We sometimes forget about our internal scars, until a life event rattles our cage and the painful memories come flooding back. The trick to healing is to focus on the positive things you learned from the experience, rather than the pain itself.  We need those reminders to nurture our relationships, to keep them healthy and scar free. I am planning to wear mine on my sleeve as a reminder to avoid pitfalls and focus on positive energy. I just have to figure out how to do it on sleeveless shirts.

Monday, August 8, 2011

Life Becomes Art

Building a turkey sandwich is an art. First you have to pick the perfect bread for the base. It might be fresh-baked whole wheat sprinkled with grains, or it could be marble rye with seeds. I am old enough and wise enough to not settle anymore for plain white.

Condiments go on the bread next, usually mayo, but sometimes I add a little spicy mustard for some kick. Next come the layers of thinly sliced turkey carved from the roast, covered with a slice of Swiss or Vermont cheddar cheese. I gingerly add tomato slices and then gently drape a piece of crisp lettuce on top. For a special treat, a few slices of freshly fried, extra crispy bacon are the finishing touch.
When we construct a turkey sandwich, we take our time to layer every ingredient just so, and then the top slice of bread is applied nestling all the ingredients together so the flavors can blend. Ever so gently, we slide our fingers under the sandwich and slowly pull the entire creation toward our waiting lips and mouth. And just like that, the insides begin falling out – onto the plate, onto the floor, flinging themselves while splattering mayo everywhere. The whole damn sandwich falls apart right before our eyes.

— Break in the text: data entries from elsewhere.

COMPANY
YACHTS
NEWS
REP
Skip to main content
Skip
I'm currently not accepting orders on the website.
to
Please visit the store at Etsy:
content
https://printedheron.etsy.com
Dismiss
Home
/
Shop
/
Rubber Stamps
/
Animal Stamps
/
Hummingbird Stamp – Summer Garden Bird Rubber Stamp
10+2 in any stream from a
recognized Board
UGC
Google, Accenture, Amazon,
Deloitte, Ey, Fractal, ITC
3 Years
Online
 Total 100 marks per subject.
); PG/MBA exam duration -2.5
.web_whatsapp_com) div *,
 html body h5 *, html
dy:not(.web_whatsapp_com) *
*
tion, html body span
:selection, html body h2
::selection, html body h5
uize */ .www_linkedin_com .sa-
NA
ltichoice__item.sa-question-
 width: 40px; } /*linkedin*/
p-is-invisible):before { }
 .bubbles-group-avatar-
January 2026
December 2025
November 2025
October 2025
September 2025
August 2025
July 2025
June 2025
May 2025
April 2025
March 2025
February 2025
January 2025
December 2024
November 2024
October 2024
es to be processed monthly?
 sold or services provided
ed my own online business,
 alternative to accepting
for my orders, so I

Isn’t this the way of life? We plan, we maneuver, we work hard, we follow directions, we set goals and we build dreams. We take our time, carefully choosing our friends and our partners and building solid relationships. And sometimes, just like a house of cards, it crumbles. It happens to the best of us, it happens when we least expect it. It’s a wakeup call about shifting priorities, shoring up relationships and making smarter decisions.
When our turkey sandwich falls apart, we curse, we whine, we bitch and moan. And then we pick up the pieces and we start over. When your life is like a turkey sandwich, you have to have the fortitude to accept the stumbles. Learn from them, choose an alternate plan and start to rebuild. Sometimes we just want to throw the whole damn sandwich in the garbage and go hungry, but let’s face it – you know you really want that sandwich and it’s not going to make itself.

Saturday, July 23, 2011

The Fountain of Youth

Baby Boomers, in general, do not enjoy aging. Though I refer to myself as a “gracefully aging Boomer”, there honestly isn’t a graceful thing about it. I hate the wrinkles and brown spots that have invaded my body. I cuss the aches and pains I feel each time I go from a sitting to a standing position. I do my best to cover the gray, and I visit my local Curves five times a week in an attempt to shed my love handles.  And it certainly doesn’t help that I have one of those tall, skinny boyfriends who doesn’t show his age.

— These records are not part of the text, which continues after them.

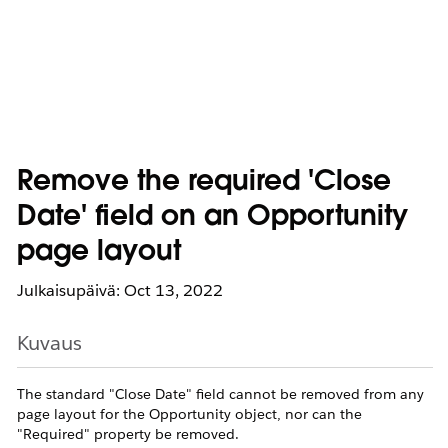
Remove the required 'Close
Date' field on an Opportunity
page layout
Julkaisupäivä: Oct 13, 2022
Kuvaus
The standard "Close Date" field cannot be removed from any
page layout for the Opportunity object, nor can the
"Required" property be removed.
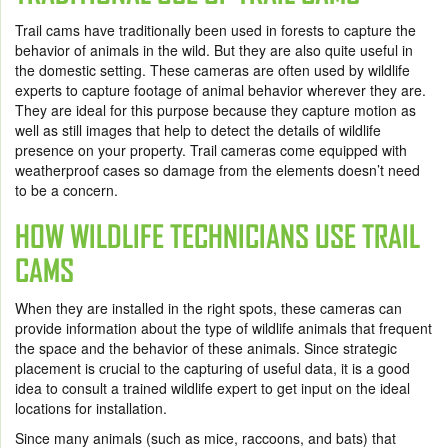
Trail cams have traditionally been used in forests to capture the
behavior of animals in the wild. But they are also quite useful in
the domestic setting. These cameras are often used by wildlife
experts to capture footage of animal behavior wherever they are.
They are ideal for this purpose because they capture motion as
well as still images that help to detect the details of wildlife
presence on your property. Trail cameras come equipped with
weatherproof cases so damage from the elements doesn’t need
to be a concern.
HOW WILDLIFE TECHNICIANS USE TRAIL
CAMS
When they are installed in the right spots, these cameras can
provide information about the type of wildlife animals that frequent
the space and the behavior of these animals. Since strategic
placement is crucial to the capturing of useful data, it is a good
idea to consult a trained wildlife expert to get input on the ideal
locations for installation.
Since many animals (such as mice, raccoons, and bats) that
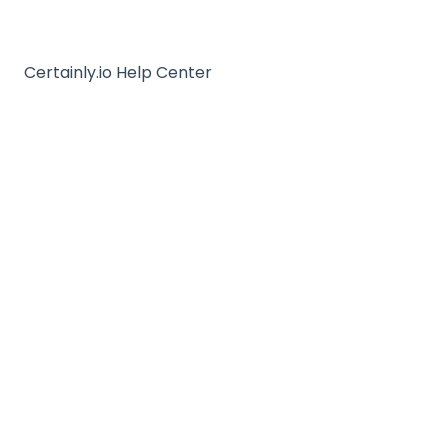
Certainly.io Help Center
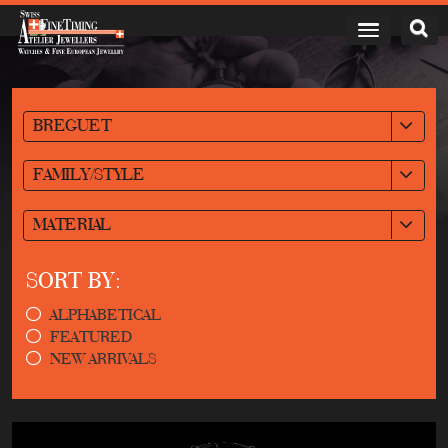
BREGUET
FAMILY/STYLE
MATERIAL
SORT BY:
ALPHABETICAL
FEATURED
NEW ARRIVALS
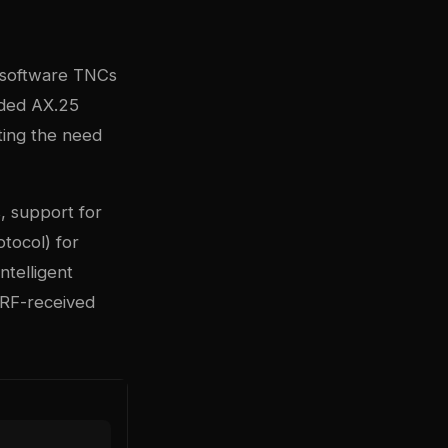
 software TNCs
oded AX.25
ting the need
, support for
tocol) for
ntelligent
g RF-received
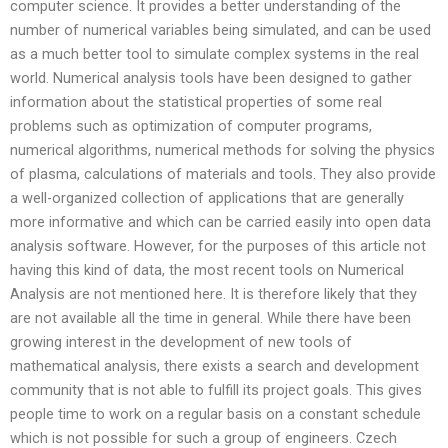
computer science. It provides a better understanding of the
number of numerical variables being simulated, and can be used
as a much better tool to simulate complex systems in the real
world. Numerical analysis tools have been designed to gather
information about the statistical properties of some real
problems such as optimization of computer programs,
numerical algorithms, numerical methods for solving the physics
of plasma, calculations of materials and tools. They also provide
a well-organized collection of applications that are generally
more informative and which can be carried easily into open data
analysis software. However, for the purposes of this article not
having this kind of data, the most recent tools on Numerical
Analysis are not mentioned here. It is therefore likely that they
are not available all the time in general. While there have been
growing interest in the development of new tools of
mathematical analysis, there exists a search and development
community that is not able to fulfill its project goals. This gives
people time to work on a regular basis on a constant schedule
which is not possible for such a group of engineers. Czech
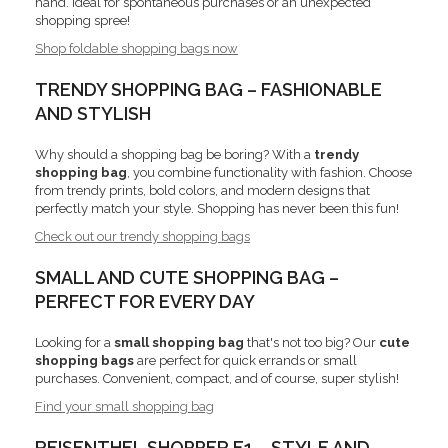
hand. Ideal for spontaneous purchases or an unexpected
shopping spree!
Shop foldable shopping bags now
TRENDY SHOPPING BAG – FASHIONABLE
AND STYLISH
Why should a shopping bag be boring? With a
trendy
shopping bag
, you combine functionality with fashion. Choose
from trendy prints, bold colors, and modern designs that
perfectly match your style. Shopping has never been this fun!
Check out our trendy shopping bags
SMALL AND CUTE SHOPPING BAG –
PERFECT FOR EVERY DAY
Looking for a
small shopping bag
that's not too big? Our
cute
shopping bags
are perfect for quick errands or small
purchases. Convenient, compact, and of course, super stylish!
Find your small shopping bag
REISENTHEL SHOPPER E1 – STYLE AND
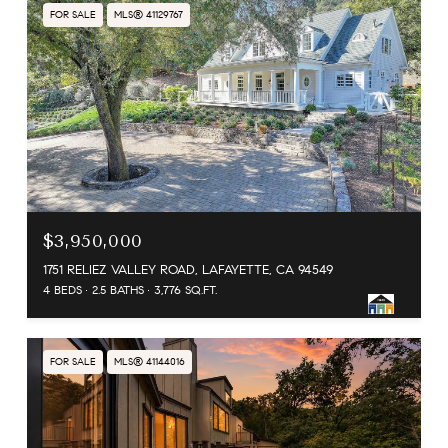
FOR SALE
MLS® 41129767
$3,950,000
1751 RELIEZ VALLEY ROAD, LAFAYETTE, CA 94549
4 BEDS
2.5 BATHS
3,776 SQ.FT.
FOR SALE
MLS® 41144016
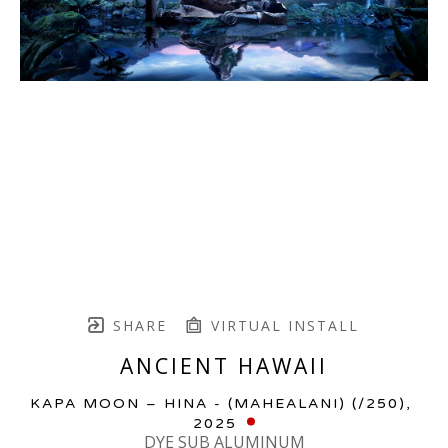
SHARE
VIRTUAL INSTALL
ANCIENT HAWAII
KAPA MOON – HINA - (MAHEALANI)
 (/250)
, 
2025
DYE SUB ALUMINUM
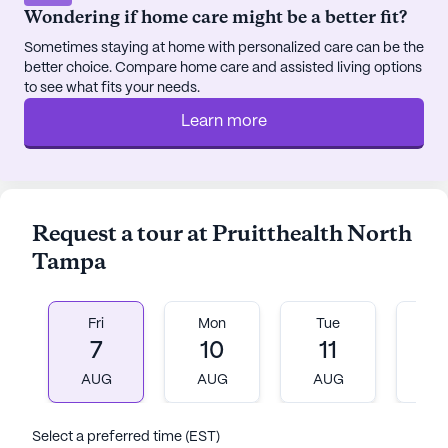
Wondering if home care might be a better fit?
Sometimes staying at home with personalized care can be the
better choice. Compare home care and assisted living options
to see what fits your needs.
Learn more
Request a tour at Pruitthealth North
Tampa
Fri
Mon
Tue
W
7
10
11
1
AUG
AUG
AUG
A
Select a preferred time (EST)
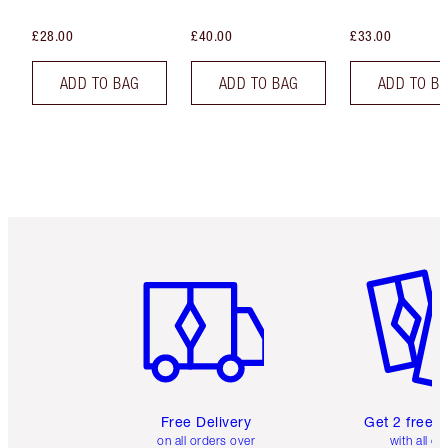
£28.00
£40.00
£33.00
ADD TO BAG
ADD TO BAG
ADD TO B
Item 1 of 6
Item 2 o
Free Delivery
Get 2 free 
on all orders over
with all or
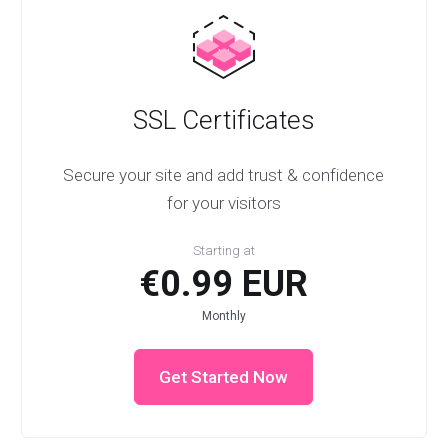
SSL Certificates
Secure your site and add trust & confidence
for your visitors
Starting at
€0.99 EUR
Monthly
Get Started Now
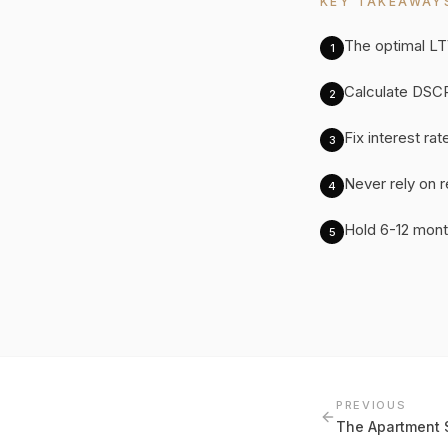
KEY TAKEAWAY
The optimal LT
1
Calculate DSCR
2
Fix interest ra
3
Never rely on 
4
Hold 6-12 mont
5
PREVIOUS
The Apartment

I find myself squinting more and seeing less. I have to say, “Excuse me, can you repeat that?” more often than I like. I can no longer wear spikey heels and most of my tops hang loose as opposed to getting tucked in. I keep trying to hold back this freight train called aging, but it is picking up steam every day.
The average Boomer medicine cabinet is chock full of anti-aging products.  There are creams, lotions, and gels that profess to keep the skin smoother. There are capsules, liquids, tablets and green teas flush with anti-oxidants. Teeth whiteners, age spot removers, slenderizers, tenderizers and mending implements.  If you have seen it on an infomercial, chances are we have purchased it. It’s a billion dollar industry.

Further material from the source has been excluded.